China’s proximity to Taiwan and the enormous amount of men and material they could pour into any conflict makes war in and around the island nation an insurmountable problem. Unless the U.S. is willing to risk a general war with China, Taiwan is all but good and lost.
“More than a decade ago, our war games indicated that the Chinese were doing a good job of investing in military capabilities that would make our preferred model of expeditionary warfare, where we push forces forward and operate out of relatively safe bases and sanctuaries, increasingly difficult,” Air Force Lt. Gen. S. Clinton Hinote, deputy chief of staff for strategy, integration and requirements, told Yahoo News in an exclusive interview. By 2018, the People’s Liberation Army had fielded many of those forces in large numbers, to include massive arsenals of precision-guided surface-to-air and surface-to-surface missiles, a space-based constellation of navigation and targeting satellites and the largest navy in the world.
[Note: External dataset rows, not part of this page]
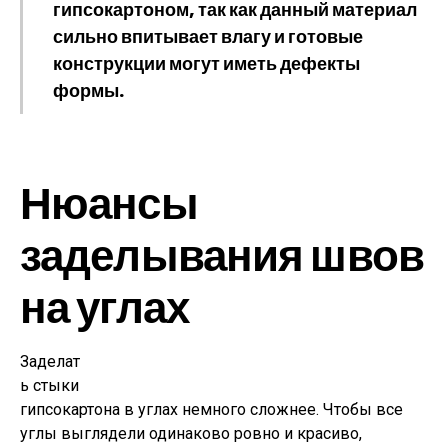
гипсокартоном, так как данный материал
сильно впитывает влагу и готовые
конструкции могут иметь дефекты
формы.
Нюансы
заделывания швов
на углах
Заделат
ь стыки
гипсокартона в углах немного сложнее. Чтобы все
углы выглядели одинаково ровно и красиво,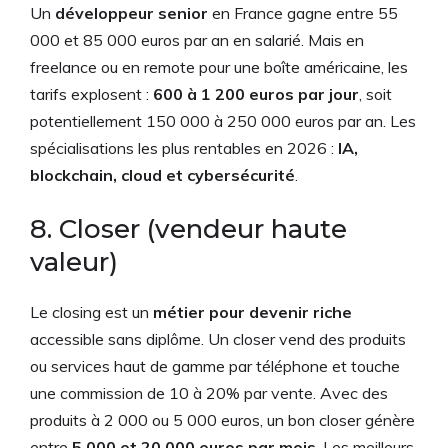
Un
développeur senior
en France gagne entre 55
000 et 85 000 euros par an en salarié. Mais en
freelance ou en remote pour une boîte américaine, les
tarifs explosent :
600 à 1 200 euros par jour
, soit
potentiellement 150 000 à 250 000 euros par an. Les
spécialisations les plus rentables en 2026 :
IA,
blockchain, cloud et cybersécurité
.
8. Closer (vendeur haute
valeur)
Le closing est un
métier pour devenir riche
accessible sans diplôme. Un closer vend des produits
ou services haut de gamme par téléphone et touche
une commission de 10 à 20% par vente. Avec des
produits à 2 000 ou 5 000 euros, un bon closer génère
entre
5 000 et 20 000 euros par mois
. Les meilleurs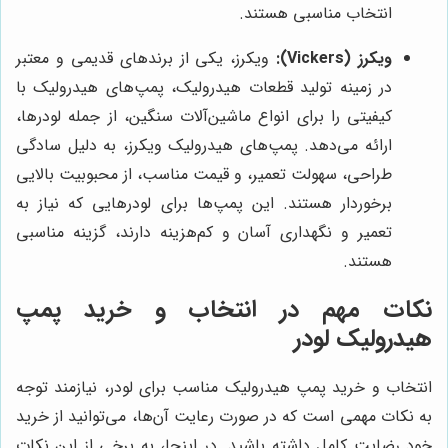
انتخاب مناسبی هستند.
ویکرز (Vickers):
ویکرز، یکی از برندهای قدیمی و معتبر
در زمینه تولید قطعات هیدرولیک، پمپ‌های هیدرولیک با
کیفیتی را برای انواع ماشین‌آلات سنگین، از جمله لودرها،
ارائه می‌دهد. پمپ‌های هیدرولیک ویکرز، به دلیل سادگی
طراحی، سهولت تعمیر، و قیمت مناسب، از محبوبیت بالایی
برخوردار هستند. این پمپ‌ها برای لودرهایی که نیاز به
تعمیر و نگهداری آسان و کم‌هزینه دارند، گزینه مناسبی
هستند.
نکات مهم در انتخاب و خرید پمپ
هیدرولیک لودر
انتخاب و خرید پمپ هیدرولیک مناسب برای لودر، نیازمند توجه
به نکات مهمی است که در صورت رعایت آن‌ها، می‌توانید از خرید
خود رضایت کامل داشته باشید. در اینجا، به برخی از این نکات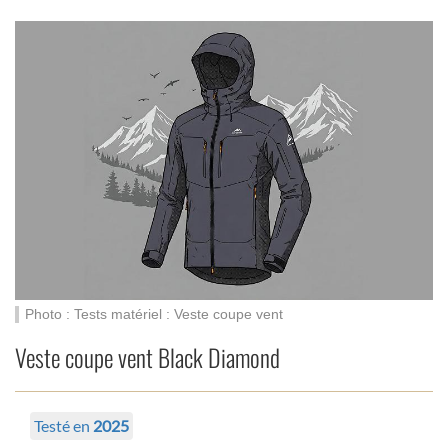
Photo : Tests matériel : Veste coupe vent
Veste coupe vent Black Diamond
Testé en
2025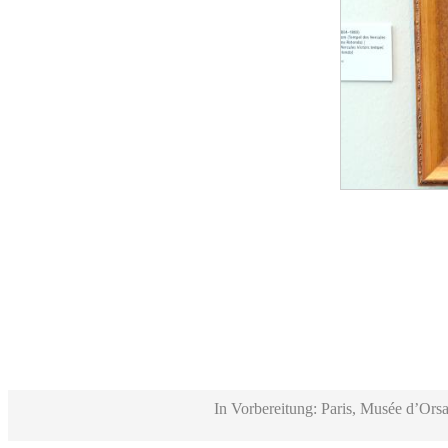
In Vorbereitung: Paris, Musée d’Orsa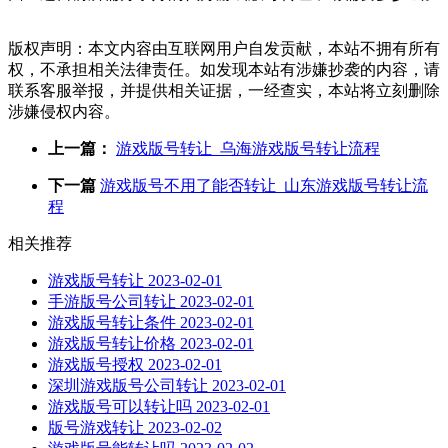
版权声明：本文内容由互联网用户自发贡献，本站不拥有所有
权，不承担相关法律责任。如发现本站有涉嫌抄袭的内容，请
联系客服举报，并提供相关证据，一经查实，本站将立刻删除
涉嫌侵权内容。
上一篇：
游戏版号转让_乌海游戏版号转让流程
下一篇
游戏版号不用了能否转让_山东游戏版号转让流
程
相关推荐
游戏版号转让
2023-02-01
手游版号公司转让
2023-02-01
游戏版号转让条件
2023-02-01
游戏版号转让价格
2023-02-01
游戏版号授权
2023-02-01
深圳游戏版号公司转让
2023-02-01
游戏版号可以转让吗
2023-02-01
版号游戏转让
2023-02-02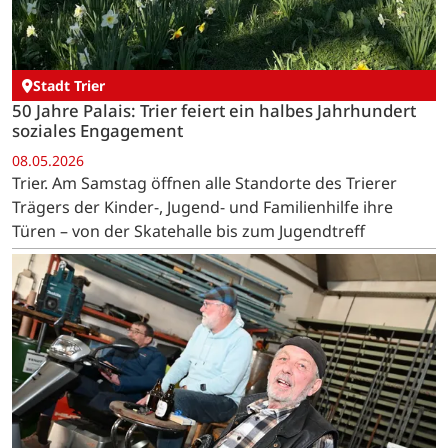
Stadt Trier
50 Jahre Palais: Trier feiert ein halbes Jahrhundert
soziales Engagement
08.05.2026
Trier. Am Samstag öffnen alle Standorte des Trierer
Trägers der Kinder-, Jugend- und Familienhilfe ihre
Türen – von der Skatehalle bis zum Jugendtreff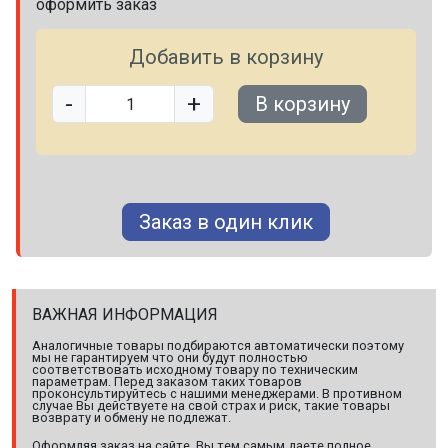
оформить заказ
Добавить в корзину
-
+
В корзину
Заказ в один клик
ВАЖНАЯ ИНФОРМАЦИЯ
Аналогичные товары подбираются автоматически поэтому
мы не гарантируем что они будут полностью
соответствовать исходному товару по техническим
параметрам. Перед заказом таких товаров
проконсультируйтесь с нашими менеджерами. В противном
случае Вы действуете на свой страх и риск, такие товары
возврату и обмену не подлежат.
Оформляя заказ на сайте, Вы тем самым даете полное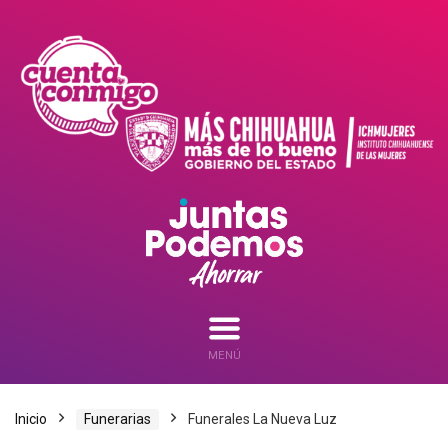
MENÚ
Inicio
Funerarias
Funerales La Nueva Luz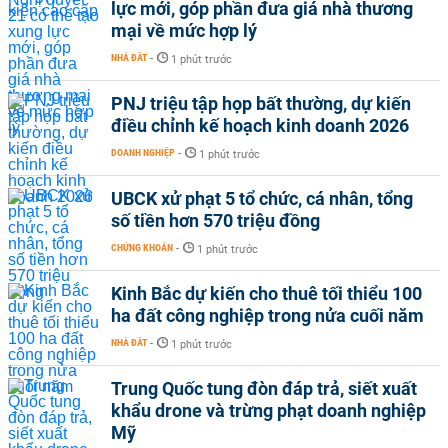
lực mới, góp phần đưa giá nhà thương
mại về mức hợp lý
NHÀ ĐẤT
-
1 phút trước
PNJ triệu tập họp bất thường, dự kiến
điều chỉnh kế hoạch kinh doanh 2026
DOANH NGHIỆP
-
1 phút trước
UBCK xử phạt 5 tổ chức, cá nhân, tổng
số tiền hơn 570 triệu đồng
CHỨNG KHOÁN
-
1 phút trước
Kinh Bắc dự kiến cho thuê tối thiểu 100
ha đất công nghiệp trong nửa cuối năm
NHÀ ĐẤT
-
1 phút trước
Trung Quốc tung đòn đáp trả, siết xuất
khẩu drone và trừng phạt doanh nghiệp
Mỹ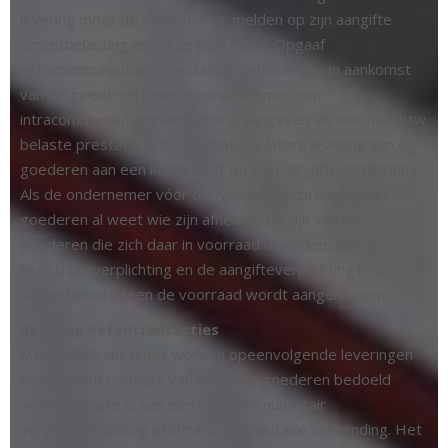
levering moet de ondernemer melden op zijn aangifte
omzetbelasting en op de periodieke Opgaaf
intracommunautaire prestaties. In het land van aankomst
van de goederen moet de ondernemer een
intracommunautaire verwerving aangeven als een met btw
belaste prestatie in die lidstaat. De latere levering van de
goederen aan een koper leidt tot een aangifteverplichting.
Als de ondernemer vóór de fysieke overbrenging van de
goederen al weet wie zijn afnemer zal zijn van de
goederen die zich daar in voorraad bevinden, vervallen de
registratieverplichting en de aangifteverplichting in de
lidstaat waar alleen de voorraad wordt aangehouden.
Regeling ketentransacties
Met ketentransacties worden opeenvolgende leveringen
tussen ondernemers van dezelfde goederen bedoeld
waarbij sprake is van één intracommunautair
vervoershandeling of intracommunautaire verzending. Het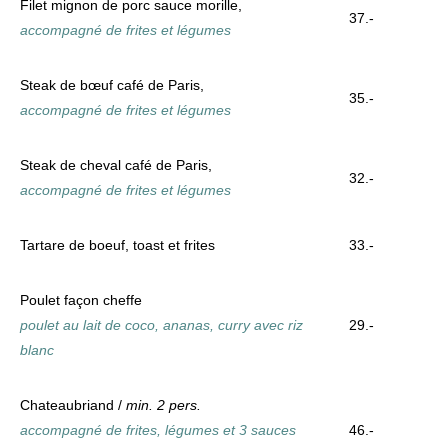
Filet mignon de porc sauce morille,
37.-
accompagné de frites et légumes
Steak de bœuf café de Paris,
35.-
accompagné de frites et légumes
Steak de cheval café de Paris,
32.-
accompagné de frites et légumes
Tartare de boeuf, toast et frites
33.-
Poulet façon cheffe
poulet au lait de coco, ananas, curry avec riz
29.-
blanc
Chateaubriand /
min. 2 pers.
accompagné de frites, légumes et 3 sauces
46.-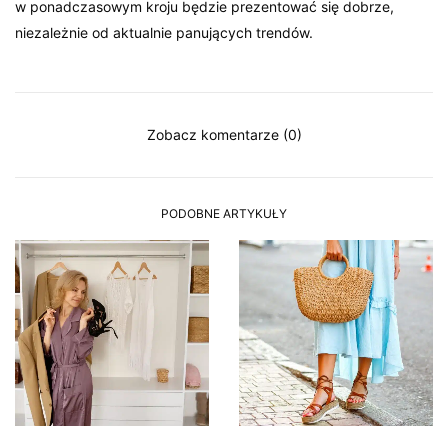
w ponadczasowym kroju będzie prezentować się dobrze,
niezależnie od aktualnie panujących trendów.
Zobacz komentarze (0)
PODOBNE ARTYKUŁY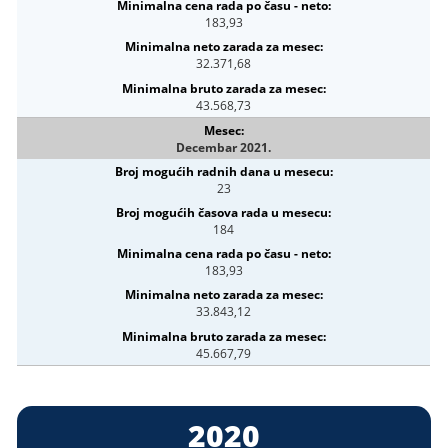
183,93
32.371,68
43.568,73
Decembar 2021.
23
184
183,93
33.843,12
45.667,79
2020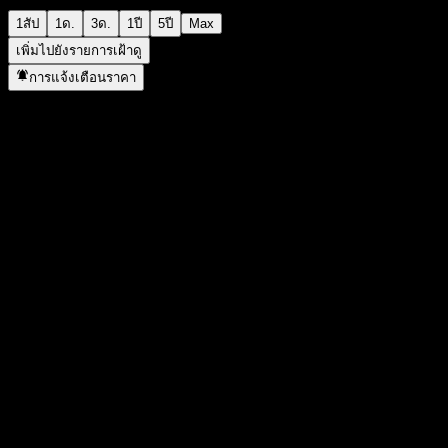
1สัป
1ด.
3ด.
1ปี
5ปี
Max
เพิ่มไปยังรายการเฝ้าดู
การแจ้งเตือนราคา
สถิติ
ราคาสูงสุดของวัน
-
ราคาต่ำสุดของวัน
-
สูงสุด 52W
1.011
ต่ำสุด 52W
0.9624
ปริมาณการซื้อขาย
-
ปริมาณเฉลี่ย
-
มูลค่าตลาด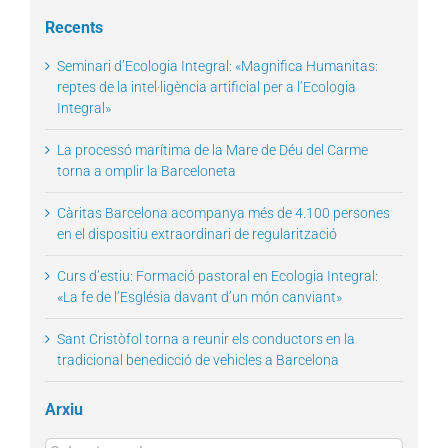
for:
Recents
Seminari d’Ecologia Integral: «Magnifica Humanitas:
reptes de la intel·ligència artificial per a l’Ecologia
Integral»
La processó marítima de la Mare de Déu del Carme
torna a omplir la Barceloneta
Càritas Barcelona acompanya més de 4.100 persones
en el dispositiu extraordinari de regularització
Curs d’estiu: Formació pastoral en Ecologia Integral:
«La fe de l’Església davant d’un món canviant»
Sant Cristòfol torna a reunir els conductors en la
tradicional benedicció de vehicles a Barcelona
Arxiu
Arxius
“At that point the trend in our war games was not just that we were losing, but we were losing faster,” Hinote said. “After the 2018 war game I distinctly remember one of our gurus of war gaming standing in front of the Air Force secretary and chief of staff, and telling them that we should never play this war game scenario [of a Chinese attack on Taiwan] again, because we know what is going to happen. The definitive answer if the U.S. military doesn’t change course is that we’re going to lose fast. In that case, an American president would likely be presented with almost a fait accompli.”
China went to school and studied America’s two wars in Iraq. The U.S. has successfully conducted what the military refers to as “anti-access, area denial” where we have a long, slow buildup of overwhelming force and then unleash air attacks that devastate the enemy. China’s capabilities have been constructed to counter that.
The PLA’s military plans rely on space-based and airborne surveillance and reconnaissance platforms; massive precision-guided missile arsenals; submarines; militarized man-made islands in the South China Sea; and a host of conventional air and naval forces to hold U.S. and allied bases, ports and warships in the region at risk. Because it lies only 90 miles from Taiwan, China needs only to hold U.S. forces at bay for a matter of weeks to achieve its strategic objective of capturing Taiwan.
“Whenever we war-gamed a Taiwan scenario over the years, our Blue Team routinely got its ass handed to it, because in that scenario time is a precious commodity and it plays to China’s strength in terms of proximity and capabilities,” said David Ochmanek, a senior RAND Corporation analyst and former deputy assistant secretary of defense for force development. “That kind of lopsided defeat is a visceral experience for U.S. officers on the Blue Team, and as such the war games have been a great consciousness-raising device. But the U.S. military is still not keeping pace with Chinese advances. For that reason, I don’t think we’re much better off than a decade ago when we started taking this challenge more seriously.”
The Pentagon has been busy fighting counterterrorism and counterinsurgency wars over the last two decades while China has been perfecting its offensive capabilities. Can the U.S. military switch gears and pivot toward China?
The United States no longer needs Middle Eastern oil and maintaining forces in Iraq and Afghanistan has become unnecessary. The theater of action will be in the waters off of Taiwan as two superpowers come face to face. Will it mean war? We can always refuse to engage and move on to more defensible assets in the region. But the national confidence that China will get from shoving America aside in Taiwan would embolden the Chinese Communists to become even more aggressive against our friends in the region.
Whatever happens with Taiwan will likely determine the fate of America and the West for the rest of this century and beyond.